You can now stop at the example above. The equation for your line is \(\mathbf{x + 2}\).

**Draw the line alongside the graph of the polynomial.**Graph your line to verify that it is actually an asymptote.

In the example above, you would need to graph \(\mathbf{x + 2}\) to see that the line moves alongside the graph of your polynomial but never touches it, as shown below. So \(\mathbf{x + 2}\) is indeed a slant asymptote of your polynomial.

**Conclusion**

We have learned a lot about oblique asymptotes already, so let’s summarize the important properties of oblique asymptotes before we proceed.

- The function has a slant asymptote if its numerator is exactly one degree higher than its denominator.
- The slant asymptote has a general form of \(\mathbf{y=mx+c}\), so we expect it to return a linear function.
- Utilize the intercepts of the slant asymptote to plot the linear function.
- You should also refresh your knowledge on the previous topics we have discussed in this article.

**FAQs**

**How do you find slant asymptotes?**

The oblique or slant asymptote is found by dividing the numerator by the denominator. A slant asymptote exists, since the degree of the numerator is 1 greater than the degree of the denominator. The equation \(\mathbf{y=mx+c}\) is a slant asymptote.

**Can a slant asymptote be a horizontal asymptote?**

A graph can have both a vertical and a slant asymptote, but it CANNOT have both a horizontal and slant asymptote. You draw a slant asymptote on the graph by putting a dashed horizontal (left and right) line going through \(\mathbf{y = mx + b}\).

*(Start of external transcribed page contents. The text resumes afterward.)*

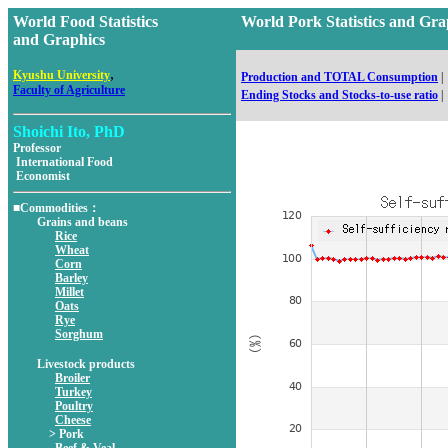
World Food Statistics
World Pork Statistics and 
and Graphics
,
Kyushu University
Production and TOTAL Consumption
|
Faculty of Agriculture
Ending Stocks and Stocks-to-use ratio
|
Shoichi Ito, PhD
Professor
International Food
Economist
■Commodities：
Grains and beans
Rice
Wheat
Corn
Barley
Millet
Oats
Rye
Sorghum
Livestock products
Broiler
Turkey
Poultry
Cheese
> Pork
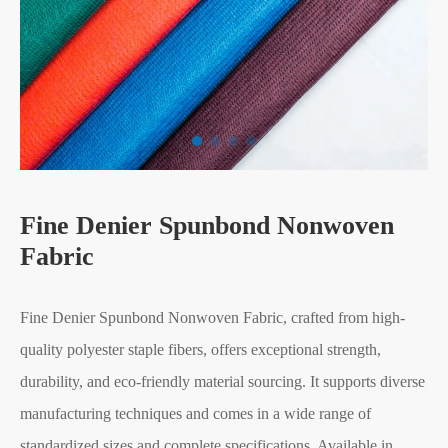
Fine Denier Spunbond Nonwoven
Fabric
Fine Denier Spunbond Nonwoven Fabric, crafted from high-
quality polyester staple fibers, offers exceptional strength,
durability, and eco-friendly material sourcing. It supports diverse
manufacturing techniques and comes in a wide range of
standardized sizes and complete specifications. Available in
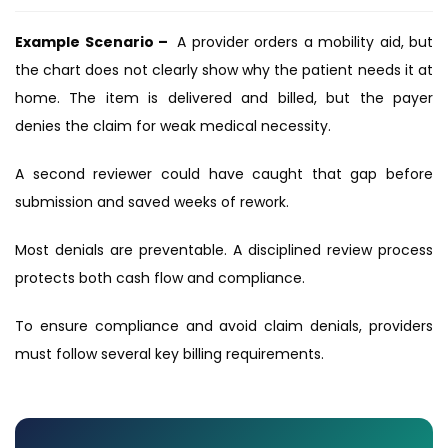
Example Scenario –
A provider orders a mobility aid, but
the chart does not clearly show why the patient needs it at
home. The item is delivered and billed, but the payer
denies the claim for weak medical necessity.
A second reviewer could have caught that gap before
submission and saved weeks of rework.
Most denials are preventable. A disciplined review process
protects both cash flow and compliance.
To ensure compliance and avoid claim denials, providers
must follow several key billing requirements.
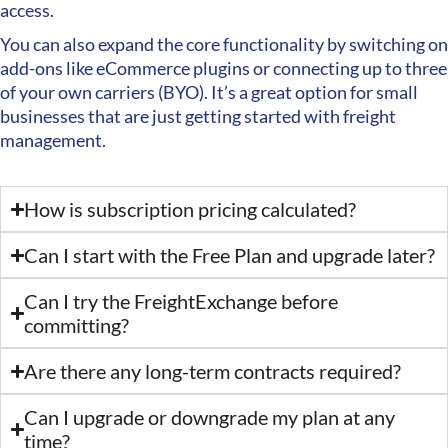
access.
You can also expand the core functionality by switching on
add-ons like eCommerce plugins or connecting up to three
of your own carriers (BYO). It’s a great option for small
businesses that are just getting started with freight
management.
How is subscription pricing calculated?
Can I start with the Free Plan and upgrade later?
Can I try the FreightExchange before
committing?
Are there any long-term contracts required?
Can I upgrade or downgrade my plan at any
time?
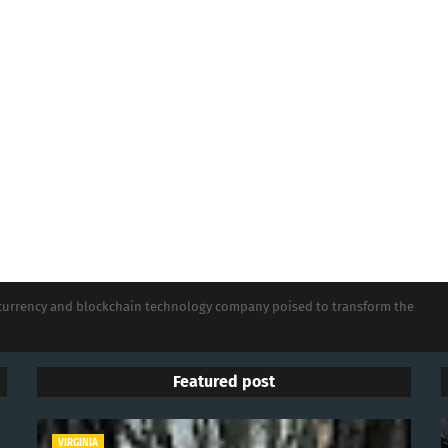
tocurrency and blockchain technology company poised to transform the
Featured post
VIRGINIA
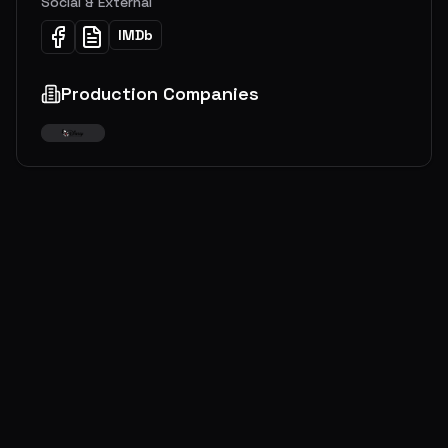
Social & External
IMDb
Production Companies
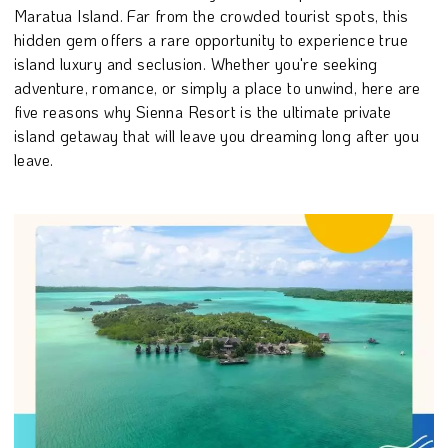
Maratua Island. Far from the crowded tourist spots, this
hidden gem offers a rare opportunity to experience true
island luxury and seclusion. Whether you're seeking
adventure, romance, or simply a place to unwind, here are
five reasons why Sienna Resort is the ultimate private
island getaway that will leave you dreaming long after you
leave.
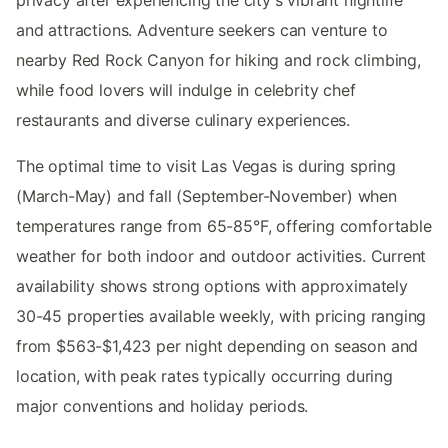
privacy after experiencing the city's vibrant nightlife
and attractions. Adventure seekers can venture to
nearby Red Rock Canyon for hiking and rock climbing,
while food lovers will indulge in celebrity chef
restaurants and diverse culinary experiences.
The optimal time to visit Las Vegas is during spring
(March-May) and fall (September-November) when
temperatures range from 65-85°F, offering comfortable
weather for both indoor and outdoor activities. Current
availability shows strong options with approximately
30-45 properties available weekly, with pricing ranging
from $563-$1,423 per night depending on season and
location, with peak rates typically occurring during
major conventions and holiday periods.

**How do you know if a graph crosses a slant asymptote?**

If there is a slant asymptote, \(\mathbf{y=mx+b}\), then set the rational function equal to \(\mathbf{mx+b}\) and solve for \(\mathbf{x}\). If \(\mathbf{x}\) is a real number, then the line crosses the slant asymptote. Substitute this number into \(\mathbf{y=mx+b}\) and solve for \(\mathbf{y}\). This will give us the point where the rational function crosses the slant asymptote.

**Are oblique and slant asymptotes the same thing?**

Vertical asymptotes occur at the values where a rational function has a denominator of zero. An oblique or slant asymptote is an asymptote along a line, where. Oblique asymptotes occur when the degree of the denominator of a rational function is one less than the degree of the numerator.